Я купила себе рекомендованные им разные научные труды и читала их, углубляясь в них всей душой. Мне казалось, что этим его сущность станет мне ещё более понятной. Он восхищался античной литературой, и я добросовестно перечитывала всё доступное мне. Бюст Софокла, который он собственноручно поставил в моей комнате, стал для меня чем-то вроде святыни. Из новой изысканной [98] литературы он любил некоторых польских писателей, на которых я раньше не обращала особого внимания, потому что они происходили из недружелюбного мне народа. Своей интеллигентностью он устыдил мои враждебные, почти односторонние чувства, научил меня ценить и быть по отношению даже к врагам объективной и справедливой. Благодаря ему я поняла настоящий аристократизм души — тот самый аристократизм, о котором столь загадочно, но в то же время сильно и вдохновенно писал современный философ Ницше. Я научилась ясному мировоззрению, которое показало мне не одну, доселе почти совсем непонятную и незаметную вещь в новом свете. Но при всём этом его личность укрепила и мою подавленную душу и самосознание, вновь пробудила мою гордость, и за это я ему особенно благодарна. Воспоминание об этом последнем вызывает боль в моей душе, но я довольна.

Долгое-долгое время я мучилась и упивалась различными воспоминаниями о его личности, а в конце концов пришла к такому выводу. Было глупо, слабосильно лелеять нежные чувства к человеку, который, как я убедилась, в последнюю минуту гордо оттолкнул меня от себя. По какой причине — не могу ясно разобраться, чувствую лишь, что Орядин должен быть этой причиной. Впрочем, это меня обижает. Орядин достоин быть и его другом, и ему не следовало ради знакомства, о котором я даже не знаю, что он думает, отталкивать меня. Он делал это — правда — временами достаточно загадочным поведением, скорее с сожалением, скорее вынужденно, будто не хотел и тенью стать в чём-либо помехой или задержаться там, где мог бы быть лишним; но для меня и этого довольно, чтобы не навязываться ему своей особой. Если мои знакомства ему неприятны, то тем более неприятна и я, стоящая одна посреди широкого мира, без положения, без состояния, "компаньонка".

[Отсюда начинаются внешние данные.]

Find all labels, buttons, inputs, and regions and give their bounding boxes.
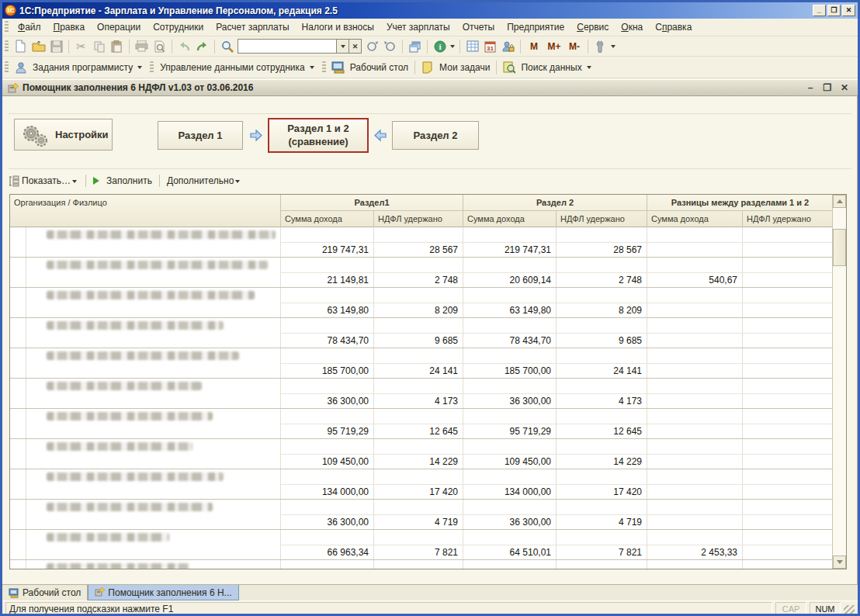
employee-data-caret[interactable] <box>310 66 314 71</box>
desktop-panel-label[interactable]: Рабочий стол <box>347 62 411 73</box>
column-header-tax[interactable]: НДФЛ удержано <box>556 211 647 227</box>
column-header-section2[interactable]: Раздел 2 <box>463 195 647 211</box>
column-header-differences[interactable]: Разницы между разделами 1 и 2 <box>647 195 833 211</box>
mdi-window-titlebar[interactable]: Помощник заполнения 6 НДФЛ v1.03 от 03.0… <box>2 79 858 96</box>
data-search-icon[interactable] <box>500 59 518 75</box>
tab-ndfl-assistant[interactable]: Помощник заполнения 6 Н... <box>88 585 238 600</box>
paste-button[interactable] <box>108 38 126 54</box>
table-row[interactable]: 78 434,709 68578 434,709 685 <box>10 317 833 348</box>
menu-item[interactable]: Справка <box>649 19 698 35</box>
search-clear-button[interactable]: ✕ <box>349 39 362 54</box>
copy-button[interactable] <box>90 38 108 54</box>
table-row[interactable]: 66 963,347 82164 510,017 8212 453,33 <box>10 529 833 559</box>
column-header-section1[interactable]: Раздел1 <box>280 195 463 211</box>
print-button[interactable] <box>133 38 151 54</box>
column-header-income[interactable]: Сумма дохода <box>280 211 373 227</box>
info-icon[interactable]: i <box>431 38 449 54</box>
mdi-minimize-button[interactable]: – <box>802 82 819 93</box>
programmer-tasks-label[interactable]: Задания программисту <box>29 62 136 73</box>
windows-icon[interactable] <box>406 38 424 54</box>
more-button[interactable]: Дополнительно <box>162 175 246 186</box>
menu-item[interactable]: Налоги и взносы <box>296 19 380 35</box>
my-tasks-label[interactable]: Мои задачи <box>436 62 493 73</box>
table-row[interactable] <box>10 559 833 569</box>
search-input[interactable] <box>238 39 337 54</box>
column-header-tax[interactable]: НДФЛ удержано <box>373 211 463 227</box>
open-document-button[interactable] <box>29 38 47 54</box>
programmer-tasks-caret[interactable] <box>137 66 142 71</box>
data-search-label[interactable]: Поиск данных <box>518 62 584 73</box>
table-row[interactable]: 219 747,3128 567219 747,3128 567 <box>10 227 833 257</box>
table-row[interactable]: 21 149,812 74820 609,142 748540,67 <box>10 257 833 287</box>
print-preview-button[interactable] <box>151 38 168 54</box>
mdi-restore-button[interactable]: ❐ <box>819 82 836 93</box>
table-row[interactable]: 36 300,004 71936 300,004 719 <box>10 499 833 529</box>
table-row[interactable]: 134 000,0017 420134 000,0017 420 <box>10 469 833 499</box>
section1and2-compare-button[interactable]: Раздел 1 и 2 (сравнение) <box>268 118 369 153</box>
find-next-icon[interactable] <box>363 38 381 54</box>
table-row[interactable]: 36 300,004 17336 300,004 173 <box>10 378 833 408</box>
menu-item[interactable]: Сотрудники <box>147 19 210 35</box>
table-row[interactable]: 63 149,808 20963 149,808 209 <box>10 287 833 317</box>
service-wrench-icon[interactable] <box>591 38 609 54</box>
my-tasks-icon[interactable] <box>418 59 436 75</box>
redo-icon[interactable] <box>193 38 211 54</box>
menu-item[interactable]: Расчет зарплаты <box>210 19 295 35</box>
memory-minus-button[interactable]: M- <box>564 41 584 52</box>
data-search-caret[interactable] <box>587 66 591 71</box>
tab-desktop[interactable]: Рабочий стол <box>2 585 88 600</box>
service-dropdown-caret[interactable] <box>611 45 616 50</box>
column-header-income[interactable]: Сумма дохода <box>647 211 742 227</box>
scroll-down-button[interactable] <box>833 555 846 569</box>
toolbar-grip[interactable] <box>5 40 9 53</box>
new-document-button[interactable] <box>12 38 29 54</box>
menu-item[interactable]: Предприятие <box>501 19 570 35</box>
menu-item[interactable]: Правка <box>47 19 92 35</box>
cut-button[interactable]: ✂ <box>72 38 90 54</box>
programmer-tasks-icon[interactable] <box>12 59 29 75</box>
search-icon[interactable] <box>218 38 236 54</box>
menu-item[interactable]: Сервис <box>570 19 615 35</box>
search-dropdown-button[interactable] <box>337 39 349 54</box>
menu-item[interactable]: Отчеты <box>456 19 501 35</box>
table-row[interactable]: 109 450,0014 229109 450,0014 229 <box>10 438 833 469</box>
resize-grip[interactable] <box>844 605 855 616</box>
memory-plus-button[interactable]: M+ <box>544 41 564 52</box>
scrollbar-thumb[interactable] <box>833 229 846 266</box>
menu-item[interactable]: Операции <box>91 19 147 35</box>
fill-button[interactable]: Заполнить <box>88 175 157 186</box>
toolbar-grip[interactable] <box>5 21 9 33</box>
scroll-up-button[interactable] <box>833 195 846 208</box>
toolbar-grip[interactable] <box>150 61 154 74</box>
maximize-button[interactable]: ❐ <box>827 5 841 16</box>
calendar-icon[interactable]: 31 <box>481 38 499 54</box>
table-row[interactable]: 185 700,0024 141185 700,0024 141 <box>10 348 833 378</box>
column-header-income[interactable]: Сумма дохода <box>463 211 556 227</box>
employee-data-label[interactable]: Управление данными сотрудника <box>157 62 308 73</box>
column-header-entity[interactable]: Организация / Физлицо <box>10 195 280 227</box>
undo-icon[interactable] <box>175 38 193 54</box>
vertical-scrollbar[interactable] <box>832 195 846 569</box>
desktop-icon[interactable] <box>329 59 347 75</box>
mdi-close-button[interactable]: ✕ <box>836 82 853 93</box>
title-bar[interactable]: 1С 1С:Предприятие - Зарплата и Управлени… <box>2 2 858 19</box>
close-button[interactable]: ✕ <box>842 5 855 16</box>
menu-item[interactable]: Учет зарплаты <box>380 19 456 35</box>
section1-button[interactable]: Раздел 1 <box>158 121 243 150</box>
minimize-button[interactable]: _ <box>813 5 826 16</box>
user-lock-icon[interactable] <box>499 38 517 54</box>
table-row[interactable]: 95 719,2912 64595 719,2912 645 <box>10 408 833 438</box>
toolbar-grip[interactable] <box>5 61 9 74</box>
menu-item[interactable]: Окна <box>615 19 649 35</box>
memory-recall-button[interactable]: M <box>524 41 544 52</box>
search-combobox[interactable]: ✕ <box>238 39 362 54</box>
toolbar-grip[interactable] <box>322 61 326 74</box>
info-dropdown-caret[interactable] <box>450 45 455 50</box>
save-button[interactable] <box>47 38 65 54</box>
find-previous-icon[interactable] <box>381 38 399 54</box>
section2-button[interactable]: Раздел 2 <box>392 121 479 150</box>
menu-item[interactable]: Файл <box>12 19 47 35</box>
table-board-icon[interactable] <box>463 38 481 54</box>
show-button[interactable]: Показать… <box>22 175 83 186</box>
column-header-tax[interactable]: НДФЛ удержано <box>742 211 833 227</box>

Орядин злится на меня, причиняет мне боль из какой-то мести, но он не отвернулся бы от меня в таком случае. Поэтому прощай, Марко. Наши натуры слишком похожи, чтобы могли соединиться, слишком одинаково замкнуты в себе, чтобы всегда понимать друг друга. Не увидимся, может быть, больше никогда, и я не напомню о себе ни одним воспоминанием, ни одним словечком — разве что мечтами! Да, мечтами, если бы они имели силу дойти до тебя. А может, ты почувствуешь их тихими, звёздными ночами на море?..

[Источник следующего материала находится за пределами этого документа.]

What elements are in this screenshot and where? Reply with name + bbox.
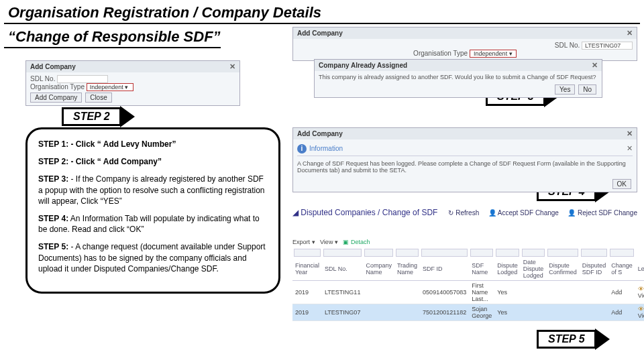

А я займусь наукой и трудом, чтобы моя жизнь обрела смысл и привлекательность, а для других хоть мимолётную ценность, и чтобы сдержать данное тебе слово, что ты когда-нибудь получишь в руки мои произведения.

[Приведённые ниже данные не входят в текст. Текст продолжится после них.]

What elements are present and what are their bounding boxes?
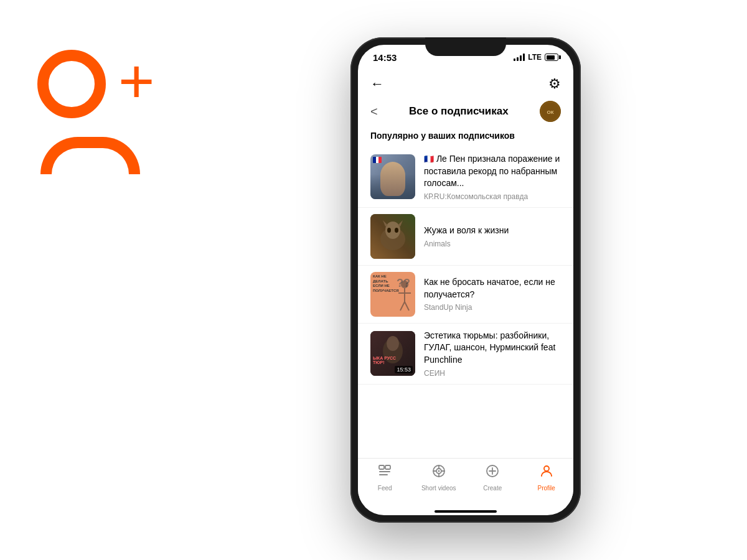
bottom-nav: Feed Short videos [358, 458, 573, 503]
svg-line-10 [400, 302, 405, 310]
signal-bars-icon [514, 54, 525, 61]
nav-item-create[interactable]: Create [466, 464, 520, 492]
avatar[interactable]: ОК [540, 101, 561, 122]
home-indicator [358, 503, 573, 515]
content-info-4: Эстетика тюрьмы: разбойники, ГУЛАГ, шанс… [424, 330, 561, 378]
phone-mockup: 14:53 LTE [350, 37, 581, 523]
create-label: Create [483, 485, 502, 492]
phone-screen: 14:53 LTE [358, 45, 573, 515]
thumbnail-4: ЫКА РУССТЮР! 15:53 [370, 331, 415, 376]
content-title-4: Эстетика тюрьмы: разбойники, ГУЛАГ, шанс… [424, 330, 561, 366]
top-nav: ← ⚙ [358, 72, 573, 97]
content-source-1: КР.RU:Комсомольская правда [424, 192, 561, 201]
feed-icon [377, 464, 392, 482]
short-videos-label: Short videos [421, 485, 456, 492]
content-title-1: 🇫🇷 Ле Пен признала поражение и поставила… [424, 153, 561, 190]
svg-point-7 [401, 281, 408, 288]
flag-icon: 🇫🇷 [424, 154, 434, 164]
list-item[interactable]: КАК НЕДЕЛАТЬЕСЛИ НЕПОЛУЧАЕТСЯ ?? [358, 266, 573, 324]
nav-item-short-videos[interactable]: Short videos [412, 464, 466, 492]
content-info-2: Жужа и воля к жизни Animals [424, 225, 561, 248]
content-title-2: Жужа и воля к жизни [424, 225, 561, 237]
lte-icon: LTE [528, 53, 542, 62]
home-bar [435, 510, 497, 513]
back-button[interactable]: ← [370, 76, 384, 92]
phone-frame: 14:53 LTE [350, 37, 581, 523]
content-list: 🇫🇷 Ле Пен признала поражение и поставила… [358, 147, 573, 458]
short-videos-icon [431, 464, 446, 482]
svg-line-11 [405, 302, 409, 310]
nav-item-feed[interactable]: Feed [358, 464, 412, 492]
page-title: Все о подписчиках [378, 105, 540, 118]
section-title: Популярно у ваших подписчиков [358, 128, 573, 147]
logo-plus: + [118, 50, 154, 112]
battery-icon [545, 54, 561, 61]
content-source-3: StandUp Ninja [424, 303, 561, 312]
thumbnail-3: КАК НЕДЕЛАТЬЕСЛИ НЕПОЛУЧАЕТСЯ ?? [370, 272, 415, 317]
content-source-2: Animals [424, 240, 561, 248]
logo-circle [37, 50, 106, 118]
list-item[interactable]: 🇫🇷 Ле Пен признала поражение и поставила… [358, 147, 573, 208]
svg-text:ОК: ОК [547, 110, 553, 115]
status-icons: LTE [514, 53, 561, 62]
svg-rect-16 [379, 465, 384, 469]
list-item[interactable]: Жужа и воля к жизни Animals [358, 208, 573, 266]
svg-point-6 [395, 228, 398, 233]
page-header: < Все о подписчиках ОК [358, 97, 573, 128]
nav-item-profile[interactable]: Profile [520, 464, 574, 492]
list-item[interactable]: ЫКА РУССТЮР! 15:53 Эстетика тюрьмы: разб… [358, 324, 573, 385]
svg-point-15 [387, 336, 399, 351]
thumbnail-1 [370, 154, 415, 199]
svg-point-30 [544, 466, 549, 471]
settings-button[interactable]: ⚙ [548, 76, 561, 92]
thumbnail-2 [370, 214, 415, 259]
phone-notch [425, 37, 506, 56]
profile-label: Profile [538, 485, 555, 492]
content-source-4: СЕИН [424, 369, 561, 378]
svg-rect-18 [379, 471, 390, 472]
svg-point-5 [387, 228, 391, 233]
create-icon [485, 464, 500, 482]
svg-rect-17 [385, 465, 390, 469]
content-info-3: Как не бросать начатое, если не получает… [424, 276, 561, 312]
brand-logo: + [37, 50, 154, 174]
page-back-button[interactable]: < [370, 105, 378, 119]
logo-person [40, 137, 140, 174]
svg-point-22 [438, 470, 439, 472]
feed-label: Feed [378, 485, 392, 492]
status-time: 14:53 [373, 52, 397, 63]
content-title-3: Как не бросать начатое, если не получает… [424, 276, 561, 301]
svg-rect-19 [379, 474, 388, 475]
profile-icon [539, 464, 554, 482]
content-info-1: 🇫🇷 Ле Пен признала поражение и поставила… [424, 153, 561, 201]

С Орядином — разорву ли я когда знакомство? О нет, он остался при всём том какой-то реликвией, святыней, каким-то лучом моей мрачной одноцветной прошлой жизни, который я не забуду никогда. Кроме того, он сын моего обиженного народа, в чьё будущее я верю, который своими способностями станет во главе этого народа и не обманет его доверия. Он — я это знаю — никогда не даст мне повода пожалеть о моей искренней привязанности к его прежней любви, а теперь дружбе. Если бы мне пришлось бороться из-за его горячей, непостоянной натуры и дальше, то я буду бороться. Я люблю борьбу: она напоминает мне о жизни и существовании.